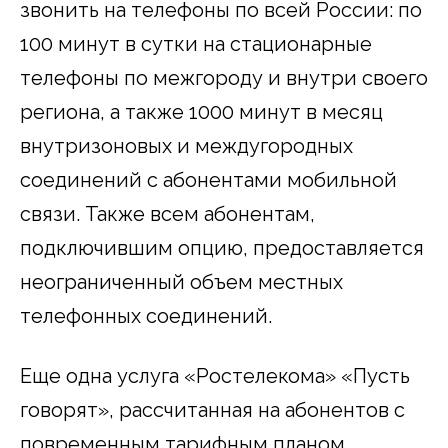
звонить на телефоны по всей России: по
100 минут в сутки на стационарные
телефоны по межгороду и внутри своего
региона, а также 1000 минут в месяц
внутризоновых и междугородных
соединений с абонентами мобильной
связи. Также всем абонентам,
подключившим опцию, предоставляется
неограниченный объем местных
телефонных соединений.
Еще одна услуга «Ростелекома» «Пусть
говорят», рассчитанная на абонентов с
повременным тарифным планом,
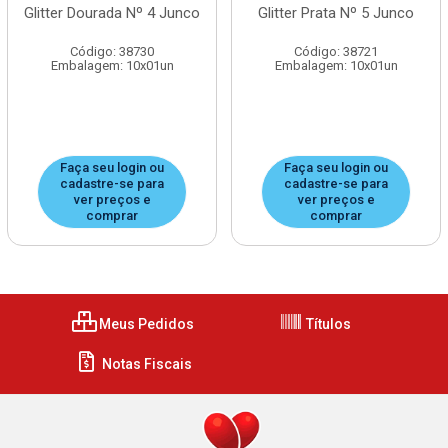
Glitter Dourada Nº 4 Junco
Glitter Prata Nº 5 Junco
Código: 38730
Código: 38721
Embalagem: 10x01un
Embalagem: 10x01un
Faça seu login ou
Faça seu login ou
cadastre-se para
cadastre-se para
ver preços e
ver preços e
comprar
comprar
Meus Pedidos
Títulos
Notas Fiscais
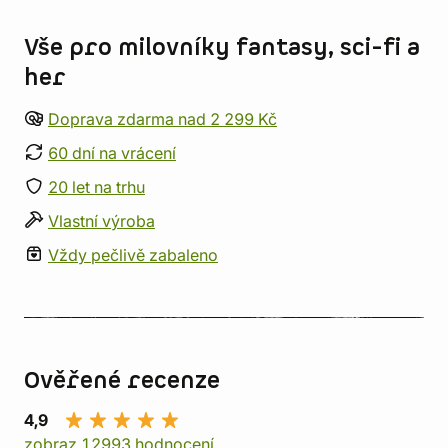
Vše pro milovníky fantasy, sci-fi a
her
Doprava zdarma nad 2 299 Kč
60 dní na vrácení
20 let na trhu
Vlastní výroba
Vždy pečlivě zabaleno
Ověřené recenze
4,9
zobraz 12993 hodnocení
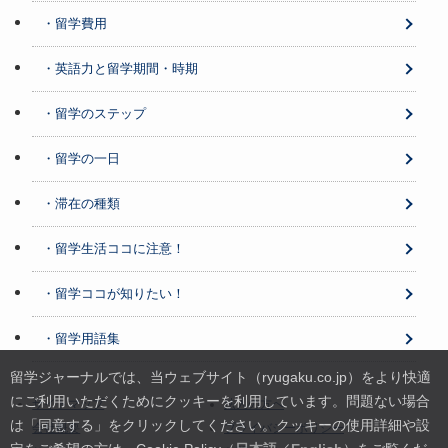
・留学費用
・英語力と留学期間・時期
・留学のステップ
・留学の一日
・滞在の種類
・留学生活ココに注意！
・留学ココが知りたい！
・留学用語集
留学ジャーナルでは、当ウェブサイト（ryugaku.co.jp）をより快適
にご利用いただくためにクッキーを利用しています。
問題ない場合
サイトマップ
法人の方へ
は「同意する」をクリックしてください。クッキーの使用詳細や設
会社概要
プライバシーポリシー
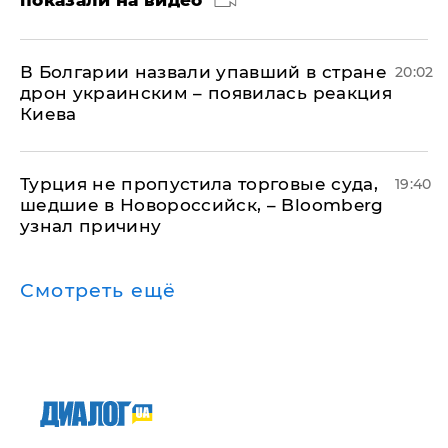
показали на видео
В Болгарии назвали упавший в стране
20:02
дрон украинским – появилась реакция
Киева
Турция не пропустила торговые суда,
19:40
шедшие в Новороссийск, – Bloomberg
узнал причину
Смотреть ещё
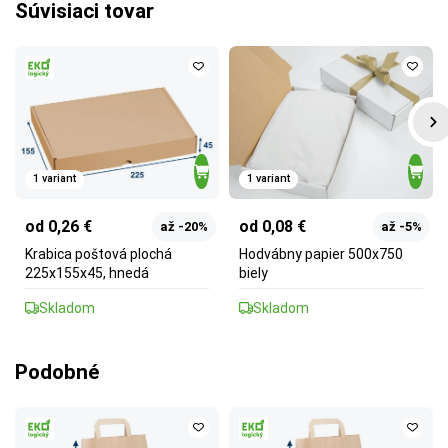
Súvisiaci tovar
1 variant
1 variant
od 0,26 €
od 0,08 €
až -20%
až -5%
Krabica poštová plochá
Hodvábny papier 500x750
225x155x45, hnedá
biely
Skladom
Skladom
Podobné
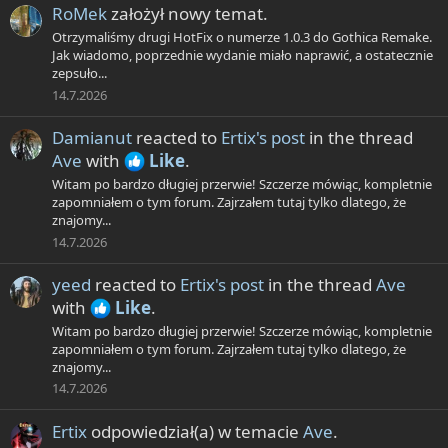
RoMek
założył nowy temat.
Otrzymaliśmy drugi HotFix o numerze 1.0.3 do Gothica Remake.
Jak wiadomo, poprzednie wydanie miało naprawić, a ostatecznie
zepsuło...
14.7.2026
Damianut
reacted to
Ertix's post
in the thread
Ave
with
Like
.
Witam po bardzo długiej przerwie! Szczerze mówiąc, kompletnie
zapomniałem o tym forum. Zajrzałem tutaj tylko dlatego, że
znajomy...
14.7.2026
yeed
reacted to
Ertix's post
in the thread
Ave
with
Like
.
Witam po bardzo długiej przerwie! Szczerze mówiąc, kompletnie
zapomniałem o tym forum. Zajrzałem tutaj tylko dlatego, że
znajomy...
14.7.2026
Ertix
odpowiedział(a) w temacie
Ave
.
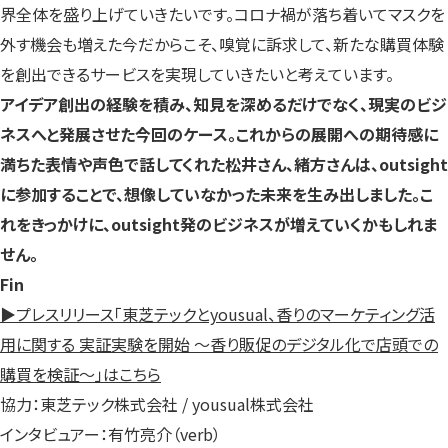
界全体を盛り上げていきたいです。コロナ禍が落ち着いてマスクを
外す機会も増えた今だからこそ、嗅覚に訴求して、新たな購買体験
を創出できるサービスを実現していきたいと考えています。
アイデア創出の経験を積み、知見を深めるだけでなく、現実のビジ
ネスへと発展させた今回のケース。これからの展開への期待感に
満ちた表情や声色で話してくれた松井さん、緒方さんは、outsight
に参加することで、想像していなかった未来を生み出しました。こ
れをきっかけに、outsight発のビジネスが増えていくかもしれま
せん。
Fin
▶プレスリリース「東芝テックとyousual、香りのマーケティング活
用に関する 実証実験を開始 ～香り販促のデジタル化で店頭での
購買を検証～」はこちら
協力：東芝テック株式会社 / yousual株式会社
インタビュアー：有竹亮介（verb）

# Exercise requirements
Start at the top line above and repeat the records verbatim, leaving images out.

# Response to this task
звонить на телефоны по всей России: по
100 минут в сутки на стационарные
телефоны по межгороду и внутри своего
региона, а также 1000 минут в месяц
внутризоновых и междугородных
соединений с абонентами мобильной
связи. Также всем абонентам,
подключившим опцию, предоставляется
неограниченный объем местных
телефонных соединений.
Еще одна услуга «Ростелекома» «Пусть
говорят», рассчитанная на абонентов с
повременным тарифным планом,
Glitter Dourada Nº 4 Junco
Glitter Prata Nº 5 Junco
Código: 38730
Código: 38721
Embalagem: 10x01un
Embalagem: 10x01un
Faça seu login ou
Faça seu login ou
cadastre-se para
cadastre-se para
ver preços e
ver preços e
comprar
comprar
Meus Pedidos
Títulos
Notas Fiscais
Vše pro milovníky fantasy, sci-fi a
her
Doprava zdarma nad 2 299 Kč
60 dní na vrácení
20 let na trhu
Vlastní výroba
Vždy pečlivě zabaleno
Ověřené recenze
4,9
zobraz 12993 hodnocení
・留学費用
・英語力と留学期間・時期
・留学のステップ
・留学の一日
・滞在の種類
・留学生活ココに注意！
・留学ココが知りたい！
・留学用語集
留学ジャーナルでは、当ウェブサイト（ryugaku.co.jp）をより快適
にご利用いただくためにクッキーを利用しています。
問題ない場合
サイトマップ
法人の方へ
は「同意する」をクリックしてください。クッキーの使用詳細や設
会社概要
プライバシーポリシー
показали на видео
В Болгарии назвали упавший в стране
20:02
дрон украинским – появилась реакция
Киева
Турция не пропустила торговые суда,
19:40
шедшие в Новороссийск, – Bloomberg
узнал причину
Смотреть ещё
Súvisiaci tovar
1 variant
1 variant
od 0,26 €
od 0,08 €
až -20%
až -5%
Krabica poštová plochá
Hodvábny papier 500x750
225x155x45, hnedá
biely
Skladom
Skladom
Podobné
RoMek
założył nowy temat.
Otrzymaliśmy drugi HotFix o numerze 1.0.3 do Gothica Remake.
Jak wiadomo, poprzednie wydanie miało naprawić, a ostatecznie
zepsuło...
14.7.2026
Damianut
reacted to
Ertix's post
in the thread
Ave
with
Like
.
Witam po bardzo długiej przerwie! Szczerze mówiąc, kompletnie
zapomniałem o tym forum. Zajrzałem tutaj tylko dlatego, że
znajomy...
14.7.2026
yeed
reacted to
Ertix's post
in the thread
Ave
with
Like
.
Witam po bardzo długiej przerwie! Szczerze mówiąc, kompletnie
zapomniałem o tym forum. Zajrzałem tutaj tylko dlatego, że
znajomy...
14.7.2026
Ertix
odpowiedział(a) w temacie
Ave
.
界全体を盛り上げていきたいです。コロナ禍が落ち着いてマスクを
外す機会も増えた今だからこそ、嗅覚に訴求して、新たな購買体験
を創出できるサービスを実現していきたいと考えています。
アイデア創出の経験を積み、知見を深めるだけでなく、現実のビジ
ネスへと発展させた今回のケース。これからの展開への期待感に
満ちた表情や声色で話してくれた松井さん、緒方さんは、outsight
に参加することで、想像していなかった未来を生み出しました。こ
れをきっかけに、outsight発のビジネスが増えていくかもしれま
せん。
Fin
▶プレスリリース「東芝テックとyousual、香りのマーケティング活
用に関する 実証実験を開始 ～香り販促のデジタル化で店頭での
購買を検証～」はこちら
協力：東芝テック株式会社 / yousual株式会社
インタビュアー：有竹亮介（verb）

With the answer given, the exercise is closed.